** Opening DATA FOR THIS EXERCISE block **

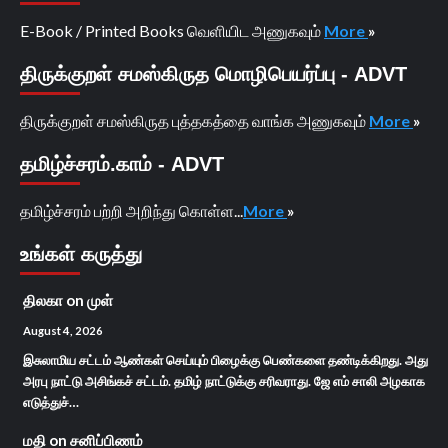
E-Book / Printed Books வெளியிட அணுகவும்
More
»
திருக்குறள் சமஸ்கிருத மொழிபெயர்ப்பு - ADVT
திருக்குறள் சமஸ்கிருத புத்தகத்தை வாங்க அணுகவும்
More
»
தமிழ்ச்சரம்.காம் - ADVT
தமிழ்ச்சரம் பற்றி அறிந்து கொள்ள...
More
»
உங்கள் கருத்து
திலகா
on
முள்
August 4, 2026
இசுலாமிய சட்டம் ஆண்கள் செய்யும் பிழைக்கு பெண்களை தண்டிக்கிறது. அது
அரபு நாட்டு அசிங்கச் சட்டம். தமிழ் நாட்டுக்கு சரிவராது. ஜே எம் சாலி அழகாக
எடுத்துச்…
மதி
on
சனிப்பிணம்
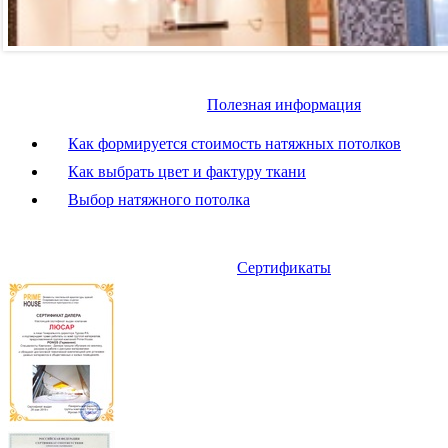
Полезная информация
Как формируется стоимость натяжных потолков
Как выбрать цвет и фактуру ткани
Выбор натяжного потолка
Сертификаты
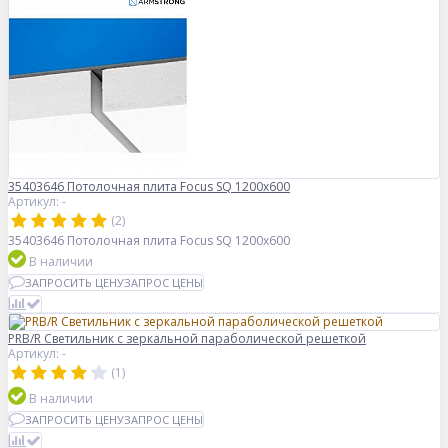
35403646 Потолочная плита Focus SQ 1200x600
Артикул: -
(2)
35403646 Потолочная плита Focus SQ 1200x600
В наличии
ЗАПРОСИТЬ ЦЕНУ
ЗАПРОС ЦЕНЫ
PRB/R Светильник с зеркальной параболической решеткой
Артикул: -
(1)
В наличии
ЗАПРОСИТЬ ЦЕНУ
ЗАПРОС ЦЕНЫ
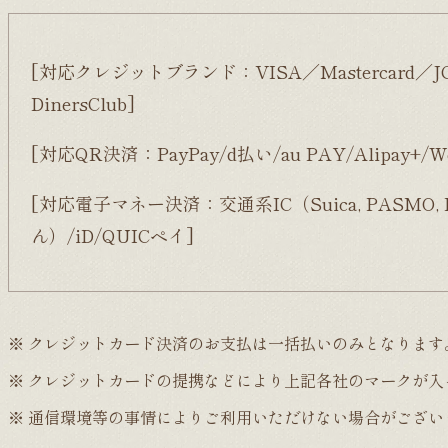
[対応クレジットブランド：VISA／Mastercard／J
DinersClub]
[対応QR決済：PayPay/d払い/au PAY/Alipay+/Wec
[対応電子マネー決済：交通系IC（Suica, PASMO, ICOCA
ん）/iD/QUICペイ]
クレジットカード決済のお支払は一括払いのみとなります
クレジットカードの提携などにより上記各社のマークが入
通信環境等の事情によりご利用いただけない場合がござい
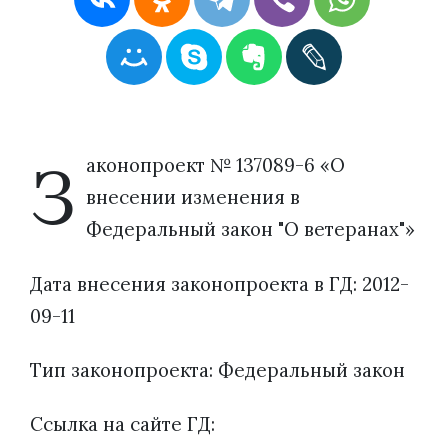
З
аконопроект № 137089-6 «О
внесении изменения в
Федеральный закон "О ветеранах"»
Дата внесения законопроекта в ГД: 2012-
09-11
Тип законопроекта: Федеральный закон
Ссылка на сайте ГД:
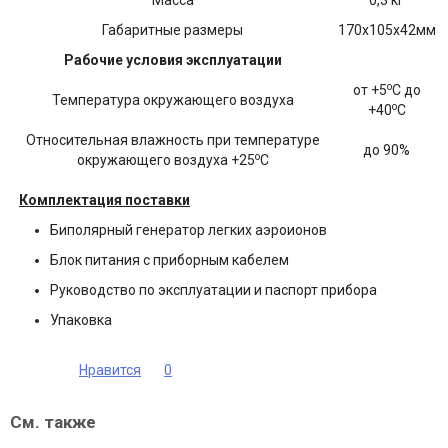
Масса
0,3 кг
Габаритные размеры
170х105х42мм
Рабочие условия эксплуатации
o
от +5
С до
Температура окружающего воздуха
o
+40
С
Относительная влажность при температуре
до 90%
o
окружающего воздуха +25
C
Комплектация поставки
Биполярный генератор легких аэроионов
Блок питания с приборным кабелем
Руководство по эксплуатации и паспорт прибора
Упаковка
Нравится
0
См. также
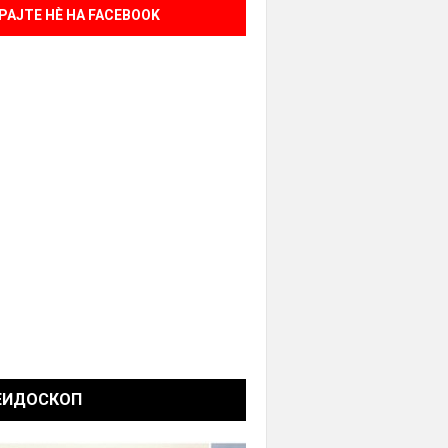
РАЈТЕ НÈ НА FACEBOOK
ЕИДОСКОП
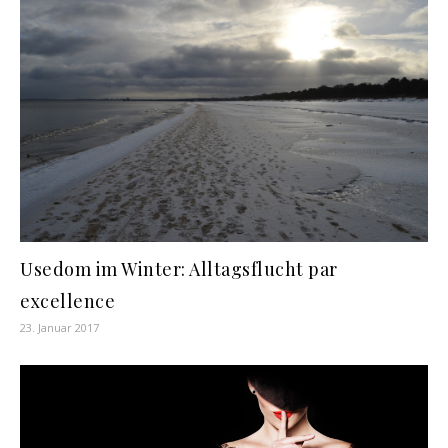
Usedom im Winter: Alltagsflucht par
excellence
23. Januar 2017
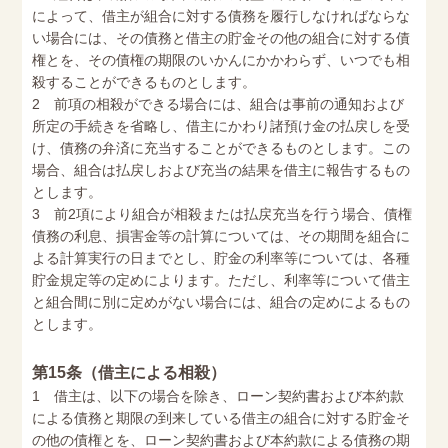
によって、借主が組合に対する債務を履行しなければならな
い場合には、その債務と借主の貯金その他の組合に対する債
権とを、その債権の期限のいかんにかかわらず、いつでも相
殺することができるものとします。
2 前項の相殺ができる場合には、組合は事前の通知および
所定の手続きを省略し、借主にかわり諸預け金の払戻しを受
け、債務の弁済に充当することができるものとします。この
場合、組合は払戻しおよび充当の結果を借主に報告するもの
とします。
3 前2項により組合が相殺または払戻充当を行う場合、債権
債務の利息、損害金等の計算については、その期間を組合に
よる計算実行の日までとし、貯金の利率等については、各種
貯金規定等の定めによります。ただし、利率等について借主
と組合間に別に定めがない場合には、組合の定めによるもの
とします。
第15条（借主による相殺）
1 借主は、以下の場合を除き、ローン契約書および本約款
による債務と期限の到来している借主の組合に対する貯金そ
の他の債権とを、ローン契約書および本約款による債務の期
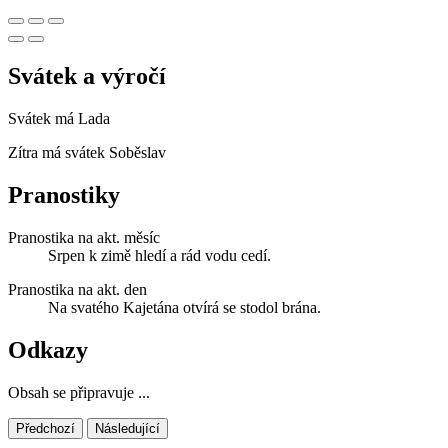
Svátek a výročí
Svátek má
Lada
Zítra má svátek
Soběslav
Pranostiky
Pranostika na akt. měsíc
Srpen k zimě hledí a rád vodu cedí.
Pranostika na akt. den
Na svatého Kajetána otvírá se stodol brána.
Odkazy
Obsah se připravuje ...
Předchozí
Následující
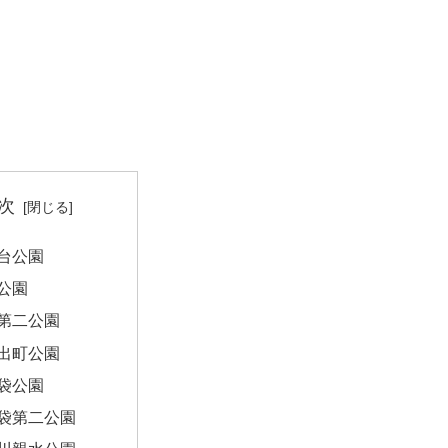
次
台公園
公園
第二公園
出町公園
袋公園
袋第二公園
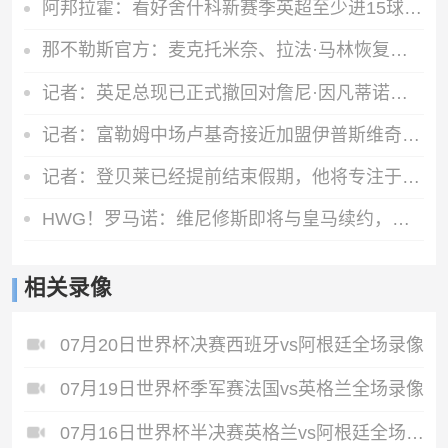
阿邦拉霍：看好舍什科新赛季英超至少进15球，期待他越踢越好
那不勒斯官方：麦克托米奈、拉法·马林恢复合练
记者：英足总现已正式撤回对詹尼·因凡蒂诺的支持
记者：富勒姆中场卢基奇接近加盟伊普斯维奇，预计周五接受体检
记者：登贝莱已经提前结束假期，他将专注于训练恢复和欧洲超级杯
HWG！罗马诺：维尼修斯即将与皇马续约，签下为期6年的全新合同
相关录像
07月20日世界杯决赛西班牙vs阿根廷全场录像
07月19日世界杯季军赛法国vs英格兰全场录像
07月16日世界杯半决赛英格兰vs阿根廷全场录像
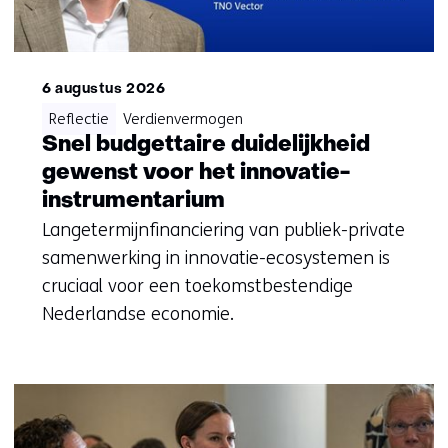
op)
6 augustus 2026
Reflectie
Verdienvermogen
Snel budgettaire duidelijkheid
gewenst voor het innovatie-
instrumentarium
Langetermijnfinanciering van publiek-private
samenwerking in innovatie-ecosystemen is
cruciaal voor een toekomstbestendige
Nederlandse economie.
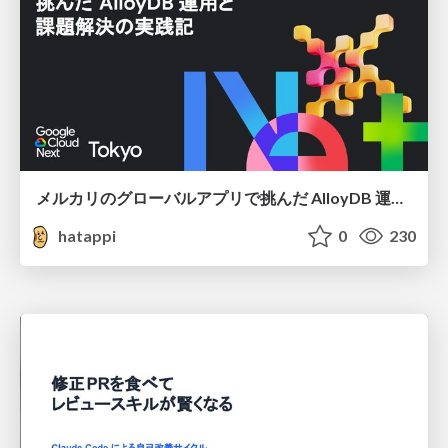
メルカリのグローバルアプリで挑んだ AlloyDB 運用と課題解決の実践記
hatappi
0
230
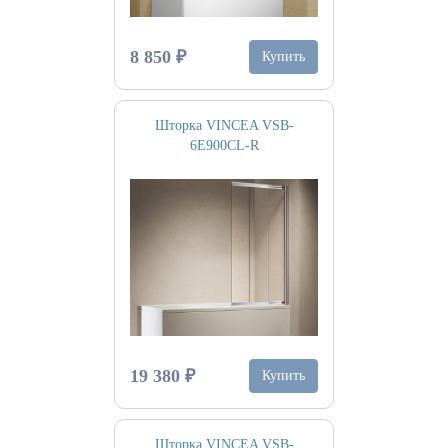
8 850 ₽
Купить
Шторка VINCEA VSB-
6E900CL-R
19 380 ₽
Купить
Шторка VINCEA VSB-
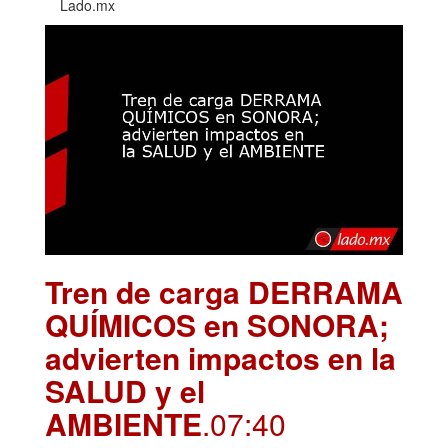
Lado.mx
Tren de carga DERRAMA
QUÍMICOS en SONORA;
advierten impactos en la
SALUD y el
AMBIENTE
.07:40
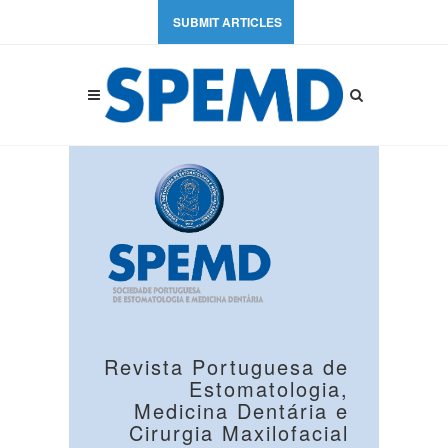
SUBMIT ARTICLES
Revista Portuguesa de
Estomatologia,
Medicina Dentária e
Cirurgia Maxilofacial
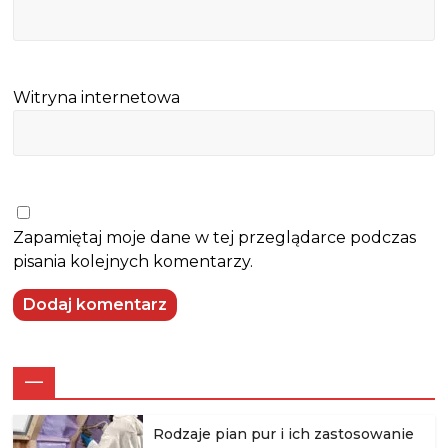
Witryna internetowa
Zapamiętaj moje dane w tej przeglądarce podczas
pisania kolejnych komentarzy.
—
Rodzaje pian pur i ich zastosowanie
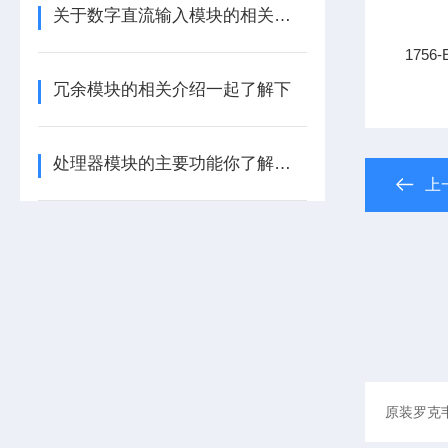
关于数字直流输入模块的相关介绍
175
冗余模块的相关介绍一起了解下
处理器模块的主要功能你了解多少呢
上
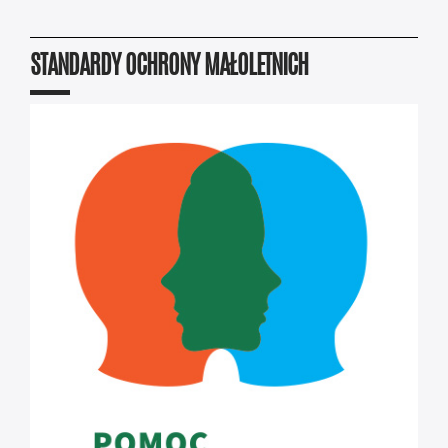
STANDARDY OCHRONY MAŁOLETNICH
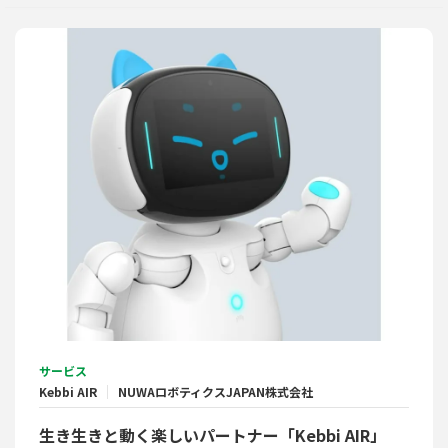
サービス
Kebbi AIR
NUWAロボティクスJAPAN株式会社
生き生きと動く楽しいパートナー「Kebbi AIR」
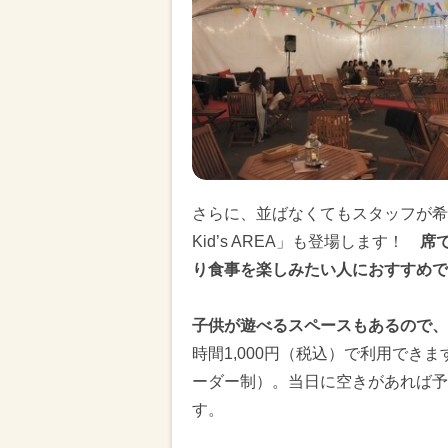
さらに、並ばなくてもスタッフが希望
Kid’s AREA」も登場します！
席
り食事を楽しみたい人におすすめで
子供が遊べるスペースもあるので、
時間1,000円（税込）で利用でき
ーダー制）。当日に空きがあれば予
す。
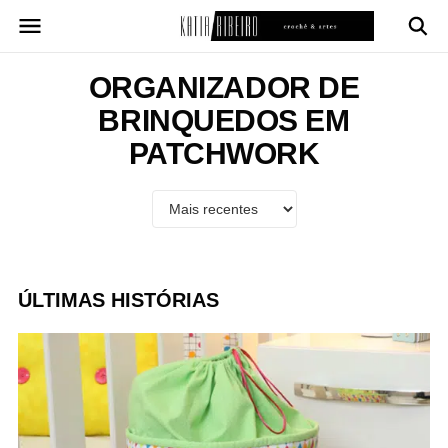
Pular
para
o
conteúdo
ORGANIZADOR DE
BRINQUEDOS EM
PATCHWORK
ÚLTIMAS HISTÓRIAS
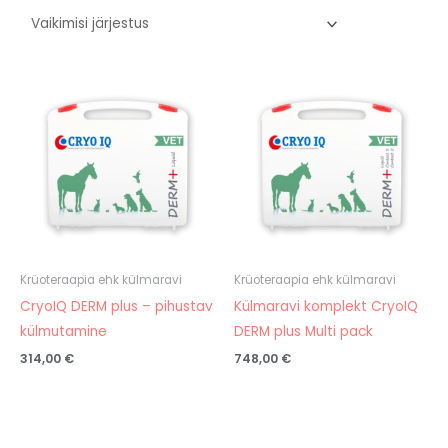
Krüoteraapia ehk külmaravi
Krüoteraapia ehk külmaravi
CryoIQ DERM plus – pihustav
Külmaravi komplekt CryoIQ
külmutamine
DERM plus Multi pack
314,00
€
748,00
€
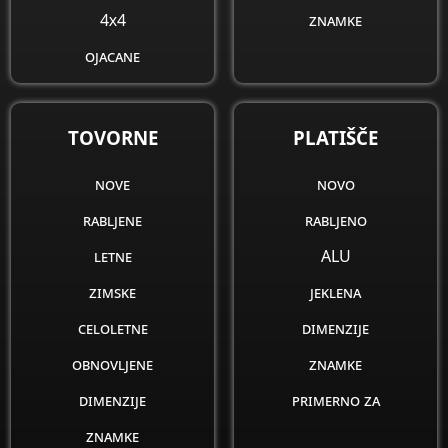
4x4
znamke
ojacane
obnovljene
dimenzije
TOVORNE
PLATIŠČE
znamke
nove
novo
rabljene
rabljeno
letne
ALU
zimske
jeklena
celoletne
dimenzije
obnovljene
znamke
dimenzije
primerno za
znamke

** Closing DATA FOR THIS EXERCISE block **

Tally up the lines of the data above where the string "эксплуатации" appears, and give only the count.

2